I was not predicting a crash due to the 50-year Kondratieff cycle. I was making that prediction on the basis of the massive wealth stolen from the periphery of empire coming to an end. Those who think these economies are going to recover better start preparing for that surprise.
This Kondratieff cycle has been short circuited by the many trillions of dollars thrown at the owners of those massive sums of “unearned,” “extracted,” wealth. However, economies cannot possibly regain their previous level of production/consumption so long as those massive sums of unearned wealth are still intact and continually claiming an ever larger share of what is properly others’ wealth.
That is the very structure that caused the crash in the first place, it was self correcting, that correction has only been temporarily halted, and the economy cannot recover until the correction is complete.
The best that can happen is monopoly capitalism will rebalance at a lower quality of life for the average citizen. About that time, the loss of the massive sums stolen from the periphery of empire through plunder by trade will start disappearing, and the financial balance will again be disrupted.
No amount of money created by the old imperial centers thrown anywhere will replace the losses to the old centers of capital of new centers of capital losing control of world trade. Without an efficient production base behind it producing real values for people, and distributing those real values to the them, their money will have no value.
Money spent from a bank robbery is full value money. But when caught one earns no more money. That is very relative here. Massive sums were stolen from the periphery of empire ever since WWII. Those resource powers now understand the system of theft and they will be guarding all doors.
.The only way Europe can produce real values is if they trade technology and training for access to the resources of the resource powers. That is a totally different philosophy than the one they designed a few hundred years ago, and they will have no problem finding regions with which to sign those trade agreements. But don’t count on that philosophical change.
America has resources but does not have an economic philosophy to compete in honest world trade, and she is not about to change either. If America and Europe are to compete, instead of control, its philosophical technology is going to have to catch up with its industrial technologies. The key aspects to study are:
2) Property Rights Law, as applied to nature’s resources and technologies, denying others their rightful share of what nature offers to all for free.
3) There is no such thing as honest capitalized value. An honest economy will only have use values (addressed in the property rights law link).

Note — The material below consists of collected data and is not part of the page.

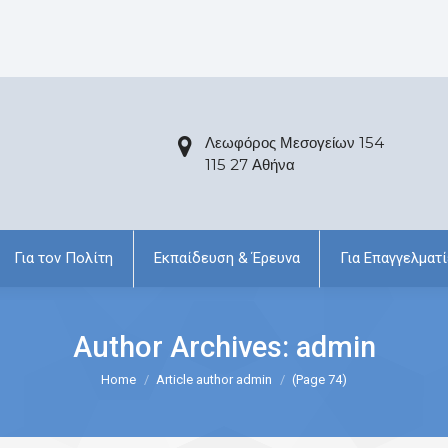
Λεωφόρος Μεσογείων 154
115 27 Αθήνα
Για τον Πολίτη
Εκπαίδευση & Έρευνα
Για Επαγγελματί
Author Archives:
admin
Home
Article author admin
(Page 74)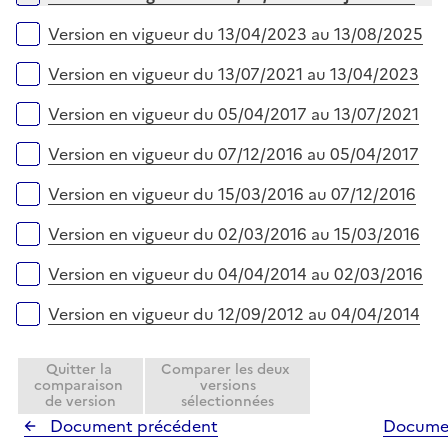
p
i
l
e
Version en vigueur du 13/04/2023 au 13/08/2025
i
r
e
Version en vigueur du 13/07/2021 au 13/04/2023
r
Version en vigueur du 05/04/2017 au 13/07/2021
Version en vigueur du 07/12/2016 au 05/04/2017
Version en vigueur du 15/03/2016 au 07/12/2016
Version en vigueur du 02/03/2016 au 15/03/2016
Version en vigueur du 04/04/2014 au 02/03/2016
Version en vigueur du 12/09/2012 au 04/04/2014
Quitter la
Comparer les deux
comparaison
versions
de version
sélectionnées
Document précédent
Documen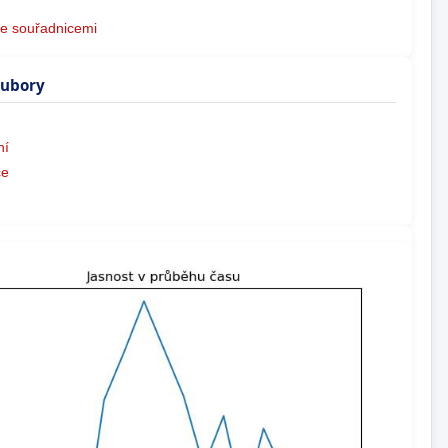
e souřadnicemi
oubory
ní
ce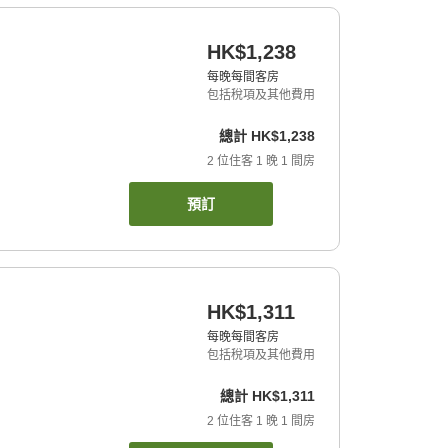
HK$1,238
每晚每間客房
包括稅項及其他費用
總計
HK$1,238
2
位住客
1
晚
1
間房
預訂
HK$1,311
每晚每間客房
包括稅項及其他費用
總計
HK$1,311
2
位住客
1
晚
1
間房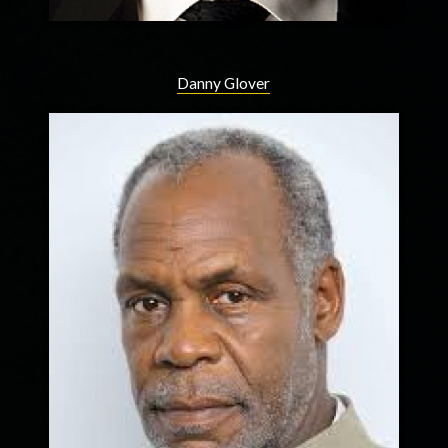
Danny Glover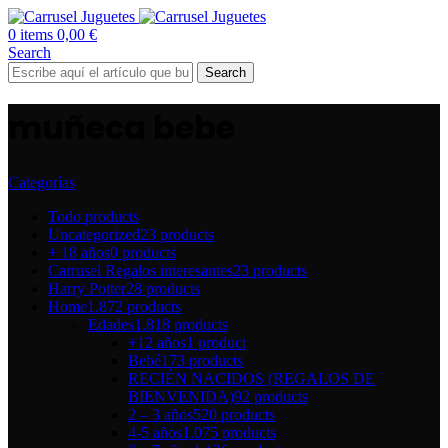
0
items
0,00
€
Search
Search
muñeca bebe
Categorías
Todo
products
Uncategorized
23 products
+ 18 años
0 products
Carrusel Regalos interesantes
23 products
Harry Potter
28 products
Home
1.872 products
Edades
1.818 products
+12 años
1 product
Bebé
173 products
RECIÉN NACIDOS (REGALOS DE
BIENVENIDA)
92 products
2 – 3 años
520 products
4-5 años
1.075 products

4) Over 95% of current finance capital is the capitalized values of that unearned wealth, which properly belongs to all us citizens in roughly equal shares (addressed in the property rights law link).
5) And the steady expansion of that unearned wealth finally lowering buying power to where the economy collapses (addressed in the property rights law link). That imbalance causing collapses is discussed all the time; however, 95% of finance capital being unearned wealth, or it being properly your, my, and every other citizens wealth, is not discussed anywhere. Gordon Arnaut discusses some of the same aspects of our economy.
Please look these links over, put your own property rights/trade philosophy together, and give Western civilization the opportunity to lead the world towards peace and prosperity for all.
Conservationists and global warming activists: The citizenry living under that honest economy will have a quality life while consuming less than half the labor and resources as under the current monopolized economies.